In this study, we also report that sdLDL-C was associations with increased risk of CV events regardless of diabetes status, which seems to be not very consistent with previous study. The Multi-Ethnic Study of Atherosclerosis demonstrated that elevated sdLDL-C was an independent risk factors for CHD only in non-diabetic patients but not in diabetes patients［11］. A cohort study from china indicated that elevated sdLDL-C was associated with greater risk of CV events in DM patients with stable CAD but not non-diabetic patients［14］. There were several limits for these studies. First, TG had a strong relationship with sdLDL-C［9］, which means the inclusion of both variables in the final multivariable regression model may bias the results. Second, the small sample size in the subgroup may explain the overall positive results but negative in subgroup analysis in these studies. Therefore, the negative result should not be used as a definite conclusion. Actually diabetic and non-diabetic patients accounted for almost half of the patients in the final analysis in our study, which means that our research may come up with positive results. In another study, the relationship between sdLDL-C and CHD was significant regardless of diabetes ststus, which was consistent with our study［12］. Moreover, patients with DM was likely to have smaller LDL［37］. sdLDL-C had strong association with metabolic syndrome［38］, insulin resistance［9,39］and subclinical diabetes status［40］.

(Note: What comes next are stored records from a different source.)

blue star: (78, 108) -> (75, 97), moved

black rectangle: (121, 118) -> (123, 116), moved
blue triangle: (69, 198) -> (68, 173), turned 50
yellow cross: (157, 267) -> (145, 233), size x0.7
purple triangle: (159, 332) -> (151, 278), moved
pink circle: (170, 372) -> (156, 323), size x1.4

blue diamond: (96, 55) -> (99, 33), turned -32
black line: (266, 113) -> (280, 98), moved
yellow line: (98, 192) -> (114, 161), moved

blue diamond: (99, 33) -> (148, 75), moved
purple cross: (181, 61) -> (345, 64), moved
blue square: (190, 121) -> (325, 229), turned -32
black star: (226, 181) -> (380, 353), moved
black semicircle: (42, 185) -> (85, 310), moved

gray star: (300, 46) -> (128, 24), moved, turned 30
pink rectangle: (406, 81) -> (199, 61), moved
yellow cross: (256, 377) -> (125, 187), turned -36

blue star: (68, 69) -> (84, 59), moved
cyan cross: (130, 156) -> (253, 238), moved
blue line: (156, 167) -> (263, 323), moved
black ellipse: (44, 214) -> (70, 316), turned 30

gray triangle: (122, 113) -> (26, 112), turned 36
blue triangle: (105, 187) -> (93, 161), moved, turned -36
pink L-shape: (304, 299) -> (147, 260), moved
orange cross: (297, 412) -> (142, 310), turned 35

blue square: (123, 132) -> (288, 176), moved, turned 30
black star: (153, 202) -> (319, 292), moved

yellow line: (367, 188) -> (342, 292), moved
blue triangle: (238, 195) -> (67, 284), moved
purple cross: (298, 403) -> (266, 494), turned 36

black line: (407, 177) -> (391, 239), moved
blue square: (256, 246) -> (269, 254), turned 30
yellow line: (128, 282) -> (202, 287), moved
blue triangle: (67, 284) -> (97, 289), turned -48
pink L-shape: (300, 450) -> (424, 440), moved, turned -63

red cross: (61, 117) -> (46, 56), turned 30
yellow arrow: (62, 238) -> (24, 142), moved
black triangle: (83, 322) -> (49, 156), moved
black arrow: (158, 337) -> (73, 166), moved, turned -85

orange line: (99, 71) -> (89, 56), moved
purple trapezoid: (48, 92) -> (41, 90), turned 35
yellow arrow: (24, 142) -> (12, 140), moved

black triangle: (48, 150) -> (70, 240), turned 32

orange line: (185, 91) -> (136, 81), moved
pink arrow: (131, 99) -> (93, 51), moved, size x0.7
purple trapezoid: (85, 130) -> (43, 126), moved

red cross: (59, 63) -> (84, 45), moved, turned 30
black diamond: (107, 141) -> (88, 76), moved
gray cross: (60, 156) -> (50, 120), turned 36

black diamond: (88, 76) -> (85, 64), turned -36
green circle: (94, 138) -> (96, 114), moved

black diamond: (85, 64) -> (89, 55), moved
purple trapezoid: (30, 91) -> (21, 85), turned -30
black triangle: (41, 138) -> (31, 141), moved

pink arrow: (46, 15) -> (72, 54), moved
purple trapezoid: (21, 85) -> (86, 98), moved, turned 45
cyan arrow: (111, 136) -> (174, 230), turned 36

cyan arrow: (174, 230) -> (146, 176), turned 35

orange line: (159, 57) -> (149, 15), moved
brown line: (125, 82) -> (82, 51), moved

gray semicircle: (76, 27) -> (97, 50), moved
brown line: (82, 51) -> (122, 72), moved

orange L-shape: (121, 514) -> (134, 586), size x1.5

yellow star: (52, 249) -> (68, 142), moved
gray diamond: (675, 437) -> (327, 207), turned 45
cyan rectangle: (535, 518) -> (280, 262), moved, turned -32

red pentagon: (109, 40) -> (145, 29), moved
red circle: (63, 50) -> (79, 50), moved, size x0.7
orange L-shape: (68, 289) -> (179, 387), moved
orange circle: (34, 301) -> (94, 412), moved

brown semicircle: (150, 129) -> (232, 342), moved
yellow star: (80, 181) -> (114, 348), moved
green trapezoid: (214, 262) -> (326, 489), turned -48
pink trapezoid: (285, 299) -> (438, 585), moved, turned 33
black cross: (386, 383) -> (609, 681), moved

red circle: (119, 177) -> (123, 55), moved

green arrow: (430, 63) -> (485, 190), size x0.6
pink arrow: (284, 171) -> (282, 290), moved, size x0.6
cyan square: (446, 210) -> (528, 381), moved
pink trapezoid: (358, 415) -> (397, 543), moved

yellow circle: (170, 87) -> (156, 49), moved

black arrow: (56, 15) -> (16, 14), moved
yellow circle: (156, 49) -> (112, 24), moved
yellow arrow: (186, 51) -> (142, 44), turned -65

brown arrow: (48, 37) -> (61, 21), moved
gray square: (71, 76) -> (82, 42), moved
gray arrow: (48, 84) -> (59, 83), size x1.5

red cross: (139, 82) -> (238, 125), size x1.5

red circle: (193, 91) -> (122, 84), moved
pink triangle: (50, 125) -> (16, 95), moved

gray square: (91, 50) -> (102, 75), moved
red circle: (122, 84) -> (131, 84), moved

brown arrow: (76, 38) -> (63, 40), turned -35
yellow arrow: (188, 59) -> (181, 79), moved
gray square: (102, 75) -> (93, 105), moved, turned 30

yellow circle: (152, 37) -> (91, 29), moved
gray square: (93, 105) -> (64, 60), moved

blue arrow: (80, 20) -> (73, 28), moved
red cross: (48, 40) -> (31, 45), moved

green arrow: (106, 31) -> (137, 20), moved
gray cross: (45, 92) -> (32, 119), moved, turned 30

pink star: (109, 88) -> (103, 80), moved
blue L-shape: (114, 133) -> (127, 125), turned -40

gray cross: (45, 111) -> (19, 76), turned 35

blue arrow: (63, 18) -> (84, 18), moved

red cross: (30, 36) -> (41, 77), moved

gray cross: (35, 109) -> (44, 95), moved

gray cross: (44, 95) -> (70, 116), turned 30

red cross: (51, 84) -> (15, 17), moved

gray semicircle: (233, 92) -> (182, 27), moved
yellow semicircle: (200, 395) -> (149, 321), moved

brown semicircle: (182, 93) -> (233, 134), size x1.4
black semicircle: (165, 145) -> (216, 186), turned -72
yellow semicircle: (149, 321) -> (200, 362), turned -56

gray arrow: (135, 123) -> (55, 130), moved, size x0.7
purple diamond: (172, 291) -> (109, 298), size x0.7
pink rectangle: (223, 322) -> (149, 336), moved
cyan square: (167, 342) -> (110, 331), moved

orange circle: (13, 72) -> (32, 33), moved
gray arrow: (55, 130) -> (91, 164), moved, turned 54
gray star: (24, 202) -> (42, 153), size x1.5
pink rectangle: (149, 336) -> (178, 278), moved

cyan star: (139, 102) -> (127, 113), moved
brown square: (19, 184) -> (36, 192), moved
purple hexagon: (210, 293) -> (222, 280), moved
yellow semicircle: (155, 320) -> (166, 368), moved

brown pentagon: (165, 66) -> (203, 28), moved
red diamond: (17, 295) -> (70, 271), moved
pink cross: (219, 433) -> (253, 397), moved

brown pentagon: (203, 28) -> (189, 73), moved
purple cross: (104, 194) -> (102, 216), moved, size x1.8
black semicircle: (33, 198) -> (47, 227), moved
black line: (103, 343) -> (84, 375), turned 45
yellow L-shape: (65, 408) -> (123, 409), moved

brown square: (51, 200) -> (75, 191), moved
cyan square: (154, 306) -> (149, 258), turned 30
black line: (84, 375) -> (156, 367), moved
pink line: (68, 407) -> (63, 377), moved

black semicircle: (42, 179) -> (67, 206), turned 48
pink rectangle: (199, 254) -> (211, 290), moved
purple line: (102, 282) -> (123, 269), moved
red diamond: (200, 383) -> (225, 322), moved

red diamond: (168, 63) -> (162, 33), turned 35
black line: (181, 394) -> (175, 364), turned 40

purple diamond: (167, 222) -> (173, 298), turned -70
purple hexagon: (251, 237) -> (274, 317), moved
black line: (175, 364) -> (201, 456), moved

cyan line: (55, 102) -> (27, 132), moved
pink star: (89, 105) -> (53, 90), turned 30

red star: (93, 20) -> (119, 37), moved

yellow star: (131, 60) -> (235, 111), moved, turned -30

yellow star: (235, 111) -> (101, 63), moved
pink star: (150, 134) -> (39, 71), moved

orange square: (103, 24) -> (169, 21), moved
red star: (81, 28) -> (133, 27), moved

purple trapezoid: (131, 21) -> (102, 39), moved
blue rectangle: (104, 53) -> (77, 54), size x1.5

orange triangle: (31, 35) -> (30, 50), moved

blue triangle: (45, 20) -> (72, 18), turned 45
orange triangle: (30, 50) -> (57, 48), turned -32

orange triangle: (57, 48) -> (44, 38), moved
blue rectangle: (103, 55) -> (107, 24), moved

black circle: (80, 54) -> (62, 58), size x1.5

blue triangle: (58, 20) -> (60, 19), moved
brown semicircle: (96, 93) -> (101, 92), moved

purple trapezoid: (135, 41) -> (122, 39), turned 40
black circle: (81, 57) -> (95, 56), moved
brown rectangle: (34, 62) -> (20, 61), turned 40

The multiple characteristics of sdLDL-C, including greater propensity for endothelial penetration, lower affinity with LDL receptors, longer time in circulation and greater susceptibility to desialylation, glycation and oxidation, played an important role in the atherosclerosis［31］. Krychtiuk et al. showed that sdLDL-C was associated with an increase of non-classical monocytes (NCM; CD14+CD16++) and a decrease of classical monocytes (CM; CD14++CD16-) ［41］. In a prospective study within the Women’s Health Study, sdLDL-C was a strong risk factor for MI but not peripheral artery disease (PAD), which indicated that elevated sdLDL-C may be relevant to instability and vulnerability plaque rather than the more stable plaque［32］. Compared with LDL-C, sdLDL-C are more vulnerable to oxidative and easily engulfed by macrophages［42-43］, which strongly correlated with plaque instability in coronary［44］and carotid artery disease［45-46］.
This study has several limitations to consider. First, our results may be affected by residual confounding in this observational study. Second, there may be a significant decrease in sdDL-C in patients with AMI, but our study still found a close relationship between preoperative sdLDL-C concentration and prognosis. In addition, we collected blood samples immediate after admission to reducing the effect on sdLDL-C. Third, time-dependent analysis was not available for only once measurement of sdLDL-C at baseline. Fourth, unable to obtain follow-up information of medical treatments may bias the results. Finally, current research findings may not be generalizable to other ethnic groups because the participants in our study were only Chinese. Therefore, our findings should be confirmed in other ethnic populations.